Ceci dit, pour en revenir à la croisade paternelle, au delà de ce journaliste, j’ose espérer que cet article est passé entre les main d’un rédacteur en chef avant d’être publié. Dans un élan d’optimisme forcé, je me dis que, tant le journaliste que le rédacteur, avaient bien conscience de l'”information” qu’ils publiaient… et je me pose la question du pourquoi? Probablement parce que c’est le genre d’information que leurs lecteurs demandent… et qu’on la leur donne… voici peut-être quelque chose de plus préoccupant…

Pour conclure, ce cas n’est pas isolé… en voici quelques autres exemples d’information capitale:

Mozart rend les coloscopies plus performantes Le Figaro ( http://sante.lefigaro.fr/actualite/2011/11/02/15287-mozart-rend-coloscopies-plus-performantes )

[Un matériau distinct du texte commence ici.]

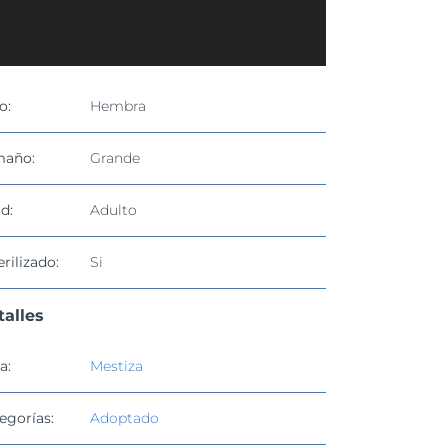
o:
Hembra
maño:
Grande
d:
Adulto
erilizado:
Si
talles
a:
Mestiza
egorías:
Adoptado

Un stylo passe 25 ans dans l’estomac d’une femme et fonctionne toujours Le Matin ( http://www.lematin.ch/faits-divers/Un-stylo-passe-25-ans-dans-lestomac-dune-femme-et-fonctionne-toujours/story/25381541?comments=1 )

La chèvre bloquée sur le rocher pourrait être… un mouton ! La Montagne ( http://www.lamontagne.fr/auvergne/actualite/2012/02/09/la-chevre-bloquee-sur-le-rocher-pourrait-etre-un-mouton_174784.html )

wergosum
wergosum
10 years ago
Reply to  thomas

J’adore l’histoire de la chèvre! Ça me rappelle deux autres histoires. Celle du mouton australien, qui ne fait jamais rire personne… et celle de l’ibex des Pyrénées, sous espèce de chèvre sauvage, à présent éteinte, dont le dernier survivant est mort dans un zoo espagnol en 2006. Voici ce que dit wikipedia (http://en.wikipedia.org/wiki/Pyrenean_Ibex): “The last natural Pyrenean ibex, a female named Celia, was found dead on January 6, 2000, next to a fallen tree. Although her cause of death is known, the reason for the extinction of the subspecies as a whole is a mystery.” Bien que la cause de sa mort soit connue, l’extinction de la sous-espèce reste un mystère, dit wikipedia. Voici la vérité. Celia a été trouvée “next to a fallen tree”. En fait, l’arbre a été frappépar la foudre, et le dernier ibex vivant a donc été foudroyé. La cause de l’extinction de la sous-espèce est un mystère? Que nenni: c’est Dieu qui en voulu ainsi.

wergosum
wergosum
10 years ago

Pisque nous parlons de calmar… je suppose que tout le monde connait “Le rêve de la femme du pêcheur”, de Katsushika Hokusai, un dessins très plagié et “adapté”! Voir http://www.katsushikahokusai.org/Dream-of-the-Fisherman's-Wife-large.html. Quand j’ai voulu ouvrir le site, la censure chinoise est entrée en action avec ses gros sabots et j’ai eu droit à l’habituel “peux pas!” J’ai du activer un canal VPN et j’ai pu poursuivre.